Tuesday, 29 May 2012

Challenge Excepted: Spain

We're back in Europe! This time in Spain with Jamon Jamon.

Described as a twisted relationship comedy drama with ham. For this was a crazy romantic comedy drama that ended up being really weird and confusing, especially the end shot.

Not only was this the film where, now married actors, Javier Bardem and Penlope Cruz first met but it is Cruz's debut feature film.

The story is set in the Monegros desert in Northern Spain, Silvia (Cruz) has become pregnant by rich spoilt mummy's boy Jose. He wants to marry her but first he has to stand up to his parents, especially his mother, Conchita. Of course she disapproves as after Silvia's father left his family, Silvia's mother, Carmen, became the town prostitute.

In order to stop her son, Conchita pays ham factory worker Raul, to seduce Silvia. But soon Raul starts to fall in love with Silvia which makes Conchita jealous as she now wants Raul all to herself.

The story, up to a point, is very rom-com but because of a few elements it turns to drama. All the characters (except Silvia) lie, cheat and betray one another, due mostly to lust and greed. It was great! All the characters acted melodramatic, Silvia saying every now and then if she can't be with the man she loves, she'll kill herself. Or Jose saying how much he is in love Silvia he'll do anything but then goes and pays Carmen for sex. Conchita is the worst, let's just say, she's the one who starts it all and the one who ruins it all.

There are few odd scenes in the film which involve food or the talk of food, the crowing moment being the fight scene with legs of ham.
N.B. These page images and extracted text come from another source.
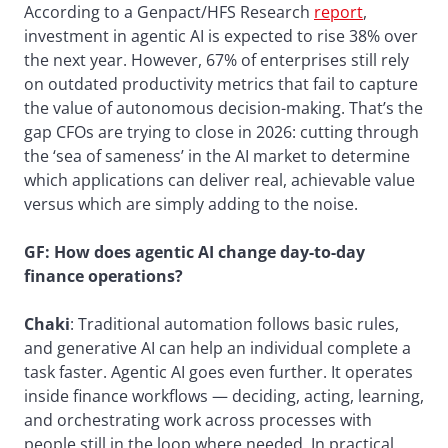
According to a Genpact/HFS Research
report
,
investment in agentic AI is expected to rise 38% over
the next year. However, 67% of enterprises still rely
on outdated productivity metrics that fail to capture
the value of autonomous decision-making. That’s the
gap CFOs are trying to close in 2026: cutting through
the ‘sea of sameness’ in the AI market to determine
which applications can deliver real, achievable value
versus which are simply adding to the noise.
GF:
How does agentic AI change day-to-day
finance operations?
Chaki
: Traditional automation follows basic rules,
and generative AI can help an individual complete a
task faster. Agentic AI goes even further. It operates
inside finance workflows — deciding, acting, learning,
and orchestrating work across processes with
people still in the loop where needed. In practical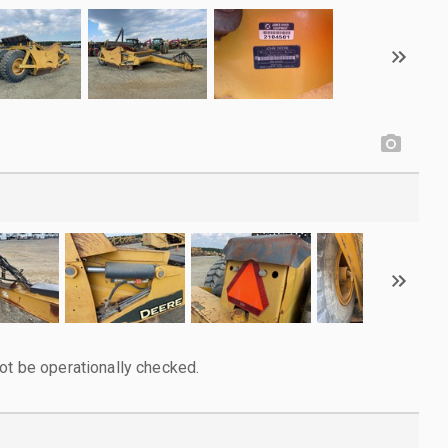
ot be operationally checked.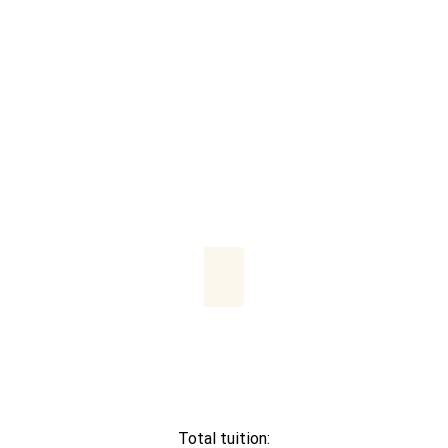
Total tuition: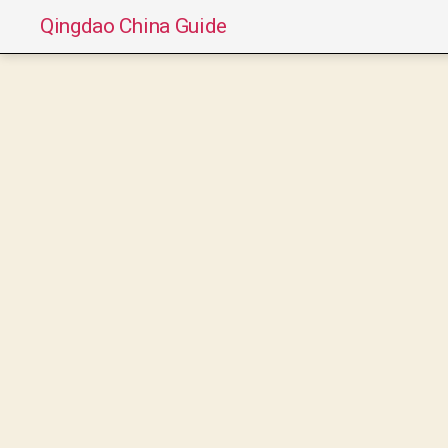
Qingdao China Guide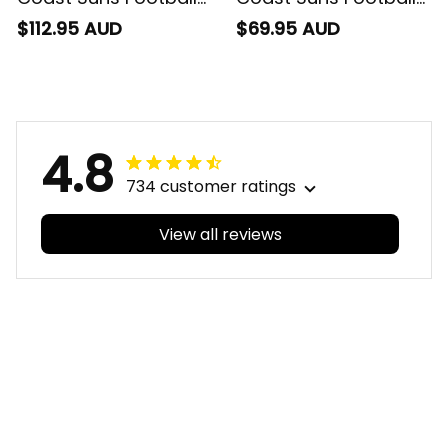
Sherpa Hoodie Sunny
Baseball Shirt Sunny
$112.95 AUD
$69.95 AUD
Ray Grunge Brush
Ray Grunge Brush
Deep Red T04
Deep Red T04
4.8
734 customer ratings
View all reviews
Filters
With photos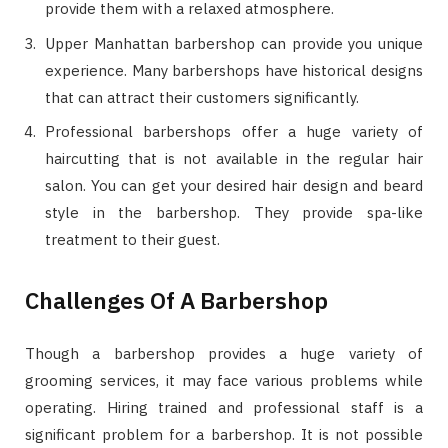
provide them with a relaxed atmosphere.
Upper Manhattan barbershop can provide you unique
experience. Many barbershops have historical designs
that can attract their customers significantly.
Professional barbershops offer a huge variety of
haircutting that is not available in the regular hair
salon. You can get your desired hair design and beard
style in the barbershop. They provide spa-like
treatment to their guest.
Challenges Of A Barbershop
Though a barbershop provides a huge variety of
grooming services, it may face various problems while
operating. Hiring trained and professional staff is a
significant problem for a barbershop. It is not possible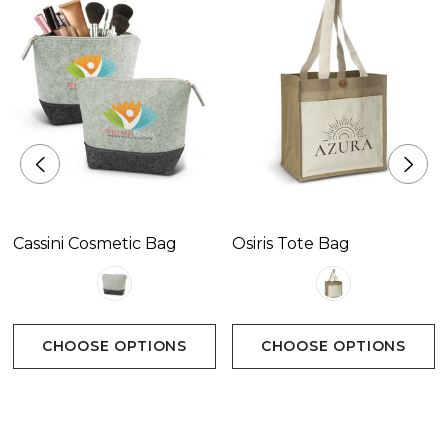
Cassini Cosmetic Bag
Osiris Tote Bag
CHOOSE OPTIONS
CHOOSE OPTIONS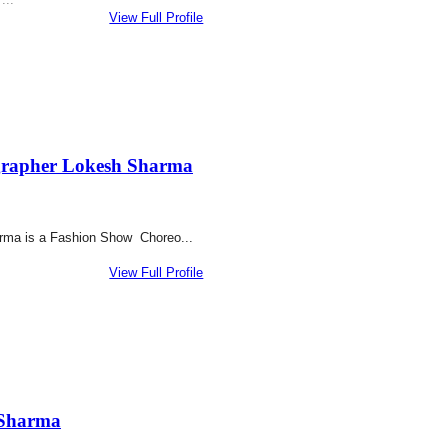
View Full Profile
rapher Lokesh Sharma
rma is a Fashion Show Choreo...
View Full Profile
 Sharma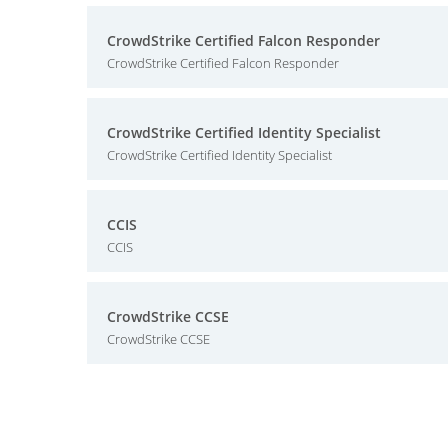
CrowdStrike Certified Falcon Responder
CrowdStrike Certified Falcon Responder
CrowdStrike Certified Identity Specialist
CrowdStrike Certified Identity Specialist
CCIS
CCIS
CrowdStrike CCSE
CrowdStrike CCSE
They can really do some damage.

I really enjoyed the film until near the end where everything that had built up was rushed. The ending felt lazy. For me the film needed an ending that either rounded things up or ended things completely but instead it was slowly abrupt, if that makes sense. It was slow but then just ended, no exclamation.
"The films ends with a peculiar grieving scene, which reiterates the recurring themes of primal instincts, infidelity and destruction." As I said, the films begins and continues as a comedy then end with drama.

End line: Twisted heated relationship drama filled with food metaphors galore.